■ WORK ITEM ■
Look through the records below for the line with "kracht en bescherming." and the line with "Is Ivo een jongens- of meisjesnaam?", then return those lines and all lines between, exactly.
SOURCE DATA Block Start
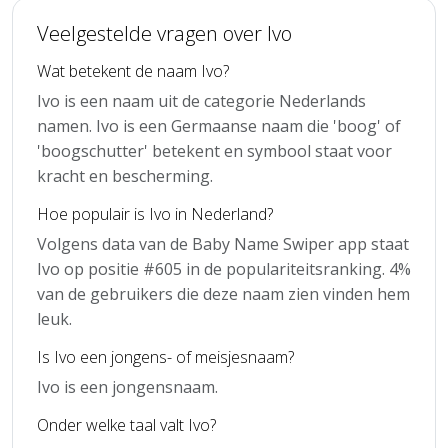
Veelgestelde vragen over Ivo
Wat betekent de naam Ivo?
Ivo is een naam uit de categorie Nederlands
namen. Ivo is een Germaanse naam die 'boog' of
'boogschutter' betekent en symbool staat voor
kracht en bescherming.
Hoe populair is Ivo in Nederland?
Volgens data van de Baby Name Swiper app staat
Ivo op positie #605 in de populariteitsranking. 4%
van de gebruikers die deze naam zien vinden hem
leuk.
Is Ivo een jongens- of meisjesnaam?
Ivo is een jongensnaam.
Onder welke taal valt Ivo?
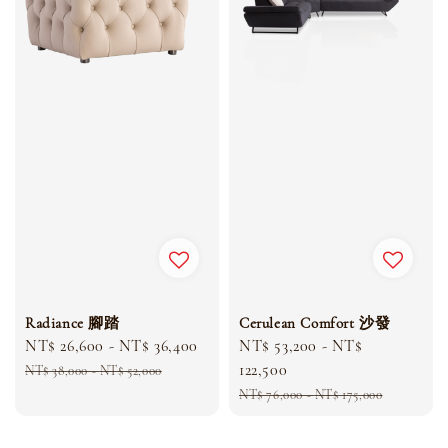
Radiance 腳踏
Cerulean Comfort 沙發
Sale
NT$ 26,600
-
NT$ 36,400
Regular
Sale
NT$ 53,200
-
NT$
price
price
price
122,500
NT$ 38,000
-
NT$ 52,000
Regular
NT$ 76,000
-
NT$ 175,000
price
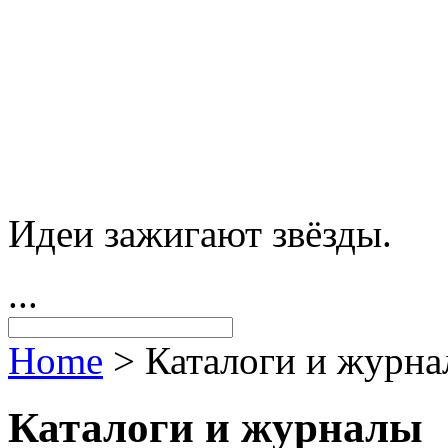
Идеи зажигают звёзды.
...
Home
>
Каталоги и журн
Каталоги и журналы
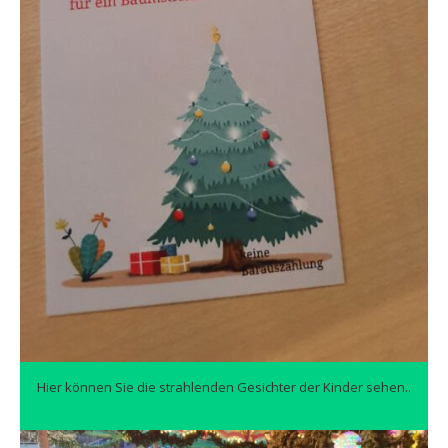
Hier können Sie die strahlenden Gesichter der Kinder sehen..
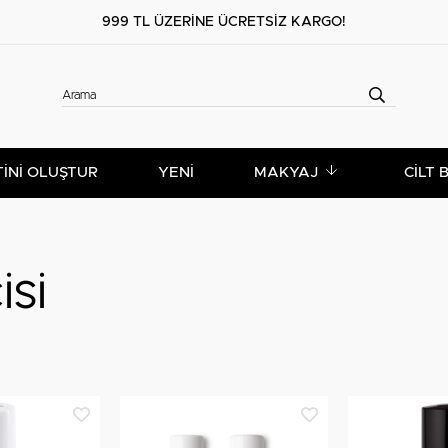
999 TL ÜZERİNE ÜCRETSİZ KARGO!
TİNİ OLUŞTUR
YENİ
MAKYAJ
CILT 
isi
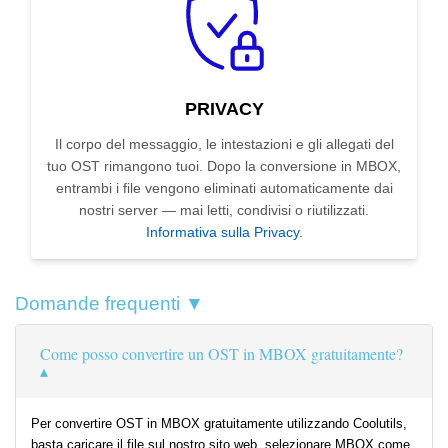
PRIVACY
Il corpo del messaggio, le intestazioni e gli allegati del
tuo OST rimangono tuoi. Dopo la conversione in MBOX,
entrambi i file vengono eliminati automaticamente dai
nostri server — mai letti, condivisi o riutilizzati.
Informativa sulla Privacy
.
Domande frequenti ▼
Come posso convertire un OST in MBOX gratuitamente?
Per convertire OST in MBOX gratuitamente utilizzando Coolutils,
basta caricare il file sul nostro sito web, selezionare MBOX come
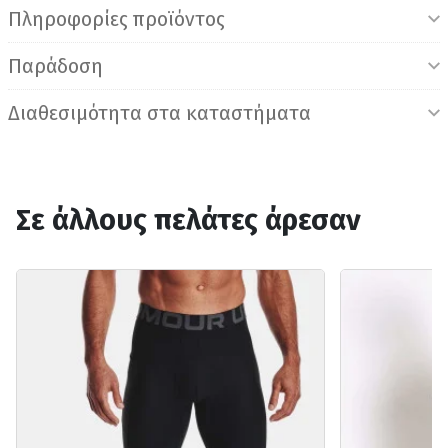
Πληροφορίες προϊόντος
Παράδοση
Διαθεσιμότητα στα καταστήματα
Σε άλλους πελάτες άρεσαν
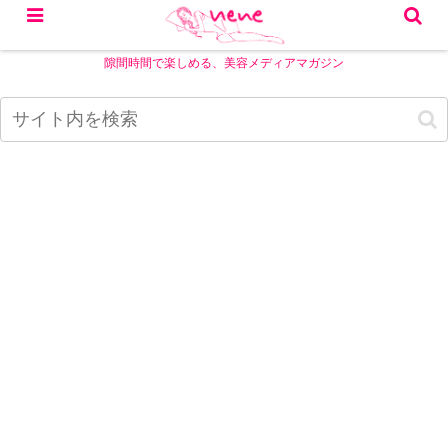
隙間時間で楽しめる、美容メディアマガジン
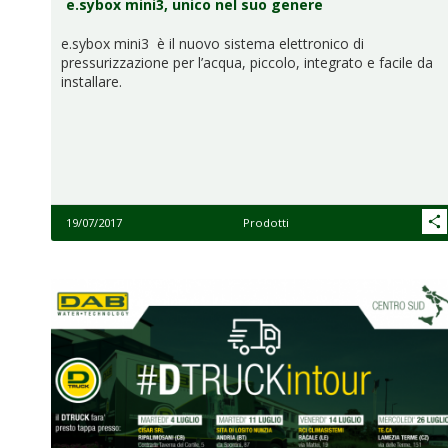
e.sybox mini3, unico nel suo genere
e.sybox mini3 è il nuovo sistema elettronico di
pressurizzazione per l’acqua, piccolo, integrato e facile da
installare.
19/07/2017
Prodotti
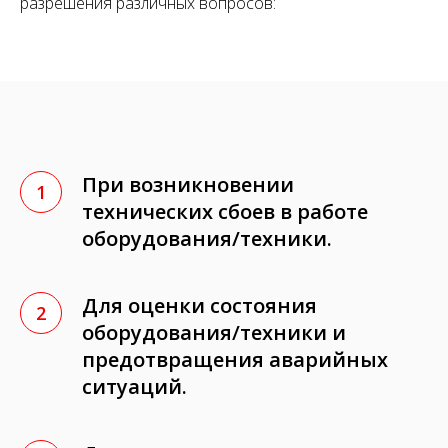
разрешения различных вопросов:
При возникновении
технических сбоев в работе
оборудования/техники.
Для оценки состояния
оборудования/техники и
предотвращения аварийных
ситуаций.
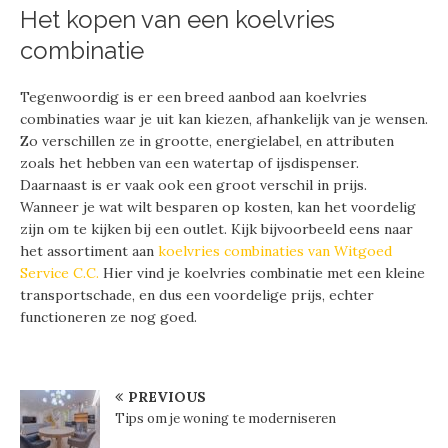
Het kopen van een koelvries
combinatie
Tegenwoordig is er een breed aanbod aan koelvries
combinaties waar je uit kan kiezen, afhankelijk van je wensen.
Zo verschillen ze in grootte, energielabel, en attributen
zoals het hebben van een watertap of ijsdispenser.
Daarnaast is er vaak ook een groot verschil in prijs.
Wanneer je wat wilt besparen op kosten, kan het voordelig
zijn om te kijken bij een outlet. Kijk bijvoorbeeld eens naar
het assortiment aan
koelvries combinaties van Witgoed
Service C.C.
Hier vind je koelvries combinatie met een kleine
transportschade, en dus een voordelige prijs, echter
functioneren ze nog goed.
PREVIOUS
Tips om je woning te moderniseren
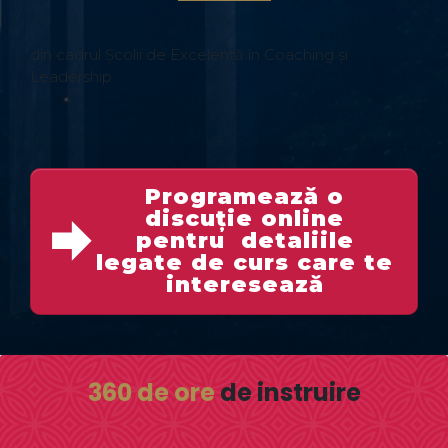
din cadrul Școlii de Excelență în Coaching și
Leadership
Programează o
discuție online
pentru detaliile
legate de curs care te
interesează
360 de ore
de instruire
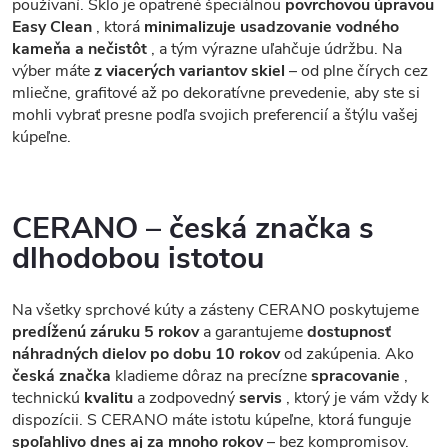
používaní. Sklo je opatrené špeciálnou
povrchovou úpravou
Easy Clean
, ktorá
minimalizuje usadzovanie vodného
kameňa a nečistôt
, a tým výrazne uľahčuje údržbu. Na
výber máte
z viacerých variantov skiel
– od plne čírych cez
mliečne, grafitové až po dekoratívne prevedenie, aby ste si
mohli vybrať presne podľa svojich preferencií a štýlu vašej
kúpeľne.
CERANO – česká značka s
dlhodobou istotou
Na všetky sprchové kúty a zásteny CERANO poskytujeme
predĺženú záruku 5 rokov
a garantujeme
dostupnosť
náhradných dielov po dobu 10 rokov
od zakúpenia. Ako
česká značka
kladieme dôraz na precízne
spracovanie
,
technickú
kvalitu
a zodpovedný
servis
, ktorý je vám vždy k
dispozícii. S CERANO máte istotu kúpeľne, ktorá funguje
spoľahlivo dnes aj za mnoho rokov
– bez kompromisov.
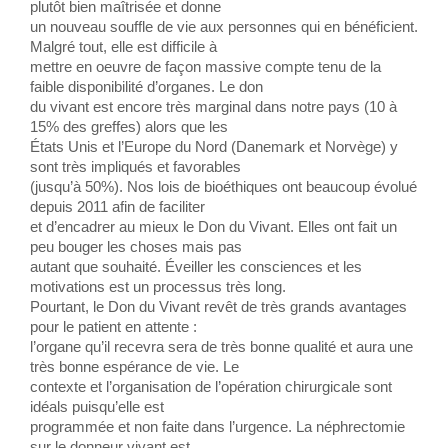
plutôt bien maîtrisée et donne
un nouveau souffle de vie aux personnes qui en bénéficient.
Malgré tout, elle est difficile à
mettre en oeuvre de façon massive compte tenu de la
faible disponibilité d’organes. Le don
du vivant est encore très marginal dans notre pays (10 à
15% des greffes) alors que les
États Unis et l’Europe du Nord (Danemark et Norvège) y
sont très impliqués et favorables
(jusqu’à 50%). Nos lois de bioéthiques ont beaucoup évolué
depuis 2011 afin de faciliter
et d’encadrer au mieux le Don du Vivant. Elles ont fait un
peu bouger les choses mais pas
autant que souhaité. Éveiller les consciences et les
motivations est un processus très long.
Pourtant, le Don du Vivant revêt de très grands avantages
pour le patient en attente :
l’organe qu’il recevra sera de très bonne qualité et aura une
très bonne espérance de vie. Le
contexte et l’organisation de l’opération chirurgicale sont
idéals puisqu’elle est
programmée et non faite dans l’urgence. La néphrectomie
sur le donneur vivant est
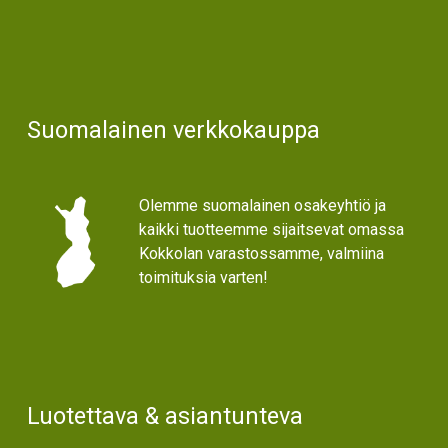
Suomalainen verkkokauppa
Olemme suomalainen osakeyhtiö ja
kaikki tuotteemme sijaitsevat omassa
Kokkolan varastossamme, valmiina
toimituksia varten!
Luotettava & asiantunteva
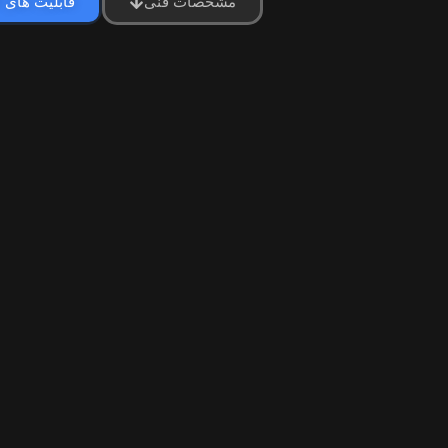
مشخصات فنی
قابلیت های 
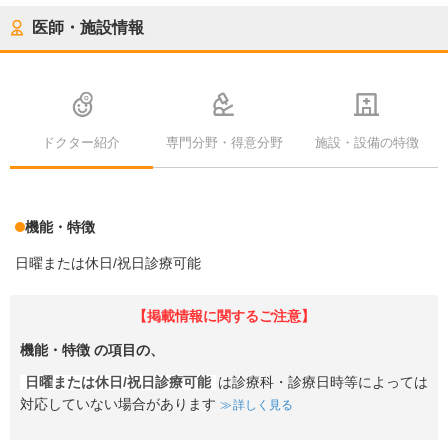
医師・施設情報
ドクター紹介
専門分野・得意分野
施設・設備の特徴
機能・特徴
日曜または休日/祝日診療可能
【掲載情報に関するご注意】
機能・特徴
の項目の、
日曜または休日/祝日診療可能
は診療科・診療日時等によっては
対応していない場合があります
詳しく見る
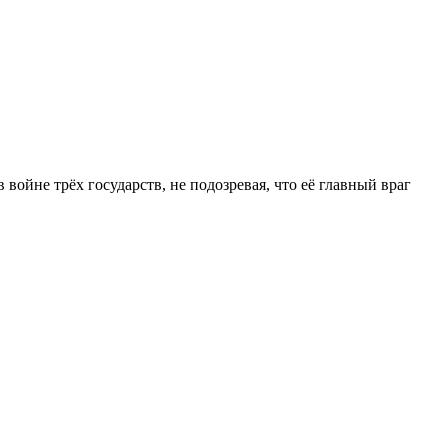
ойне трёх государств, не подозревая, что её главный враг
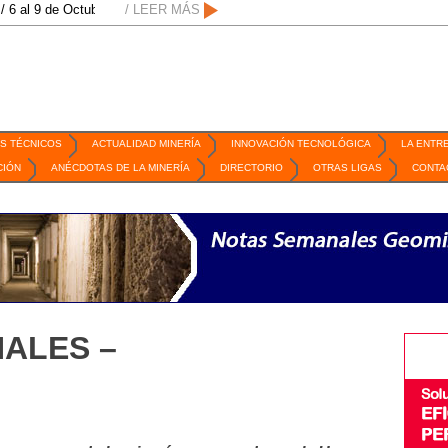
ubre de 2026 / San Luis Potosí, SLP /
/ LEER MÁS
/
Mexico Mining Forum / 2 de septiem
S TÉCNICOS
ACTUALIDAD MINERÍA
INNOVACIÓN TECNOLÓGICA
LA ENTR
CIÓN
ANÉCDOTAS DE LA MINERÍA
DIRECTORIO
OTRAS LIGAS
CONTA
ALES –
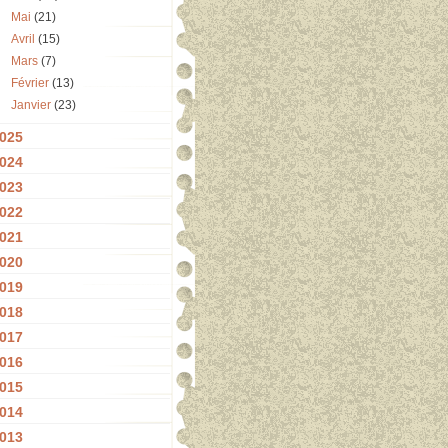
Mai
(21)
Avril
(15)
Mars
(7)
Février
(13)
Janvier
(23)
025
024
023
022
021
020
019
018
017
016
015
014
013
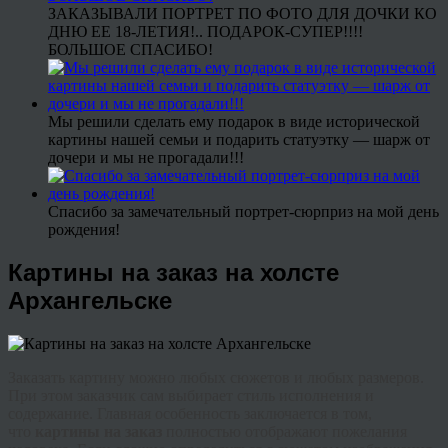
ЗАКАЗЫВАЛИ ПОРТРЕТ ПО ФОТО ДЛЯ ДОЧКИ КО
ДНЮ ЕЕ 18-ЛЕТИЯ!.. ПОДАРОК-СУПЕР!!!!
БОЛЬШОЕ СПАСИБО!
Мы решили сделать ему подарок в виде исторической
картины нашей семьи и подарить статуэтку — шарж от
дочери и мы не прогадали!!!
Спасибо за замечательный портрет-сюрприз на мой день
рождения!
Картины на заказ на холсте
Архангельске
Заказать картину можно любых сюжетов и любых размеров.
При этом заказчик сам выбирает стиль исполнения и
содержание. Главная особенность заключается в том,
что
картины на заказ
полностью отображают пожелания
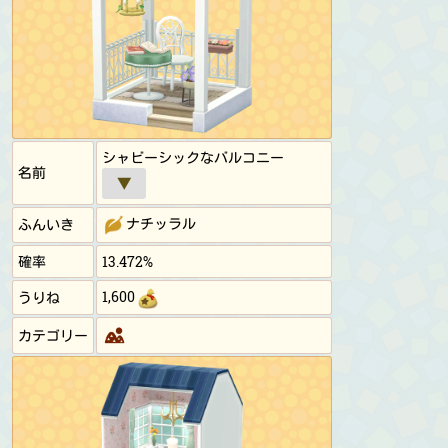
シャビーシックなバルコニー
名前
▼
ナチッラル
ふんいき
確率
13.472%
1,600
うりね
カテゴリー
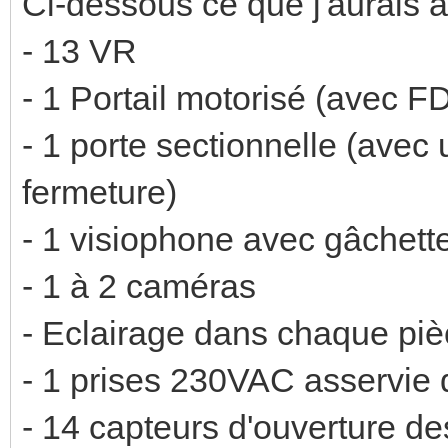
Ci-dessous ce que j'aurais à 
- 13 VR
- 1 Portail motorisé (avec F
- 1 porte sectionnelle (avec
fermeture)
- 1 visiophone avec gâchette
- 1 à 2 caméras
- Eclairage dans chaque pièc
- 1 prises 230VAC asservie
- 14 capteurs d'ouverture de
SOURCE DATA Block End
■ EXERCISE RESULT ■
kracht en bescherming.
Hoe populair is Ivo in Nederland?
Volgens data van de Baby Name Swiper app staat
Ivo op positie #605 in de populariteitsranking. 4%
van de gebruikers die deze naam zien vinden hem
leuk.
Is Ivo een jongens- of meisjesnaam?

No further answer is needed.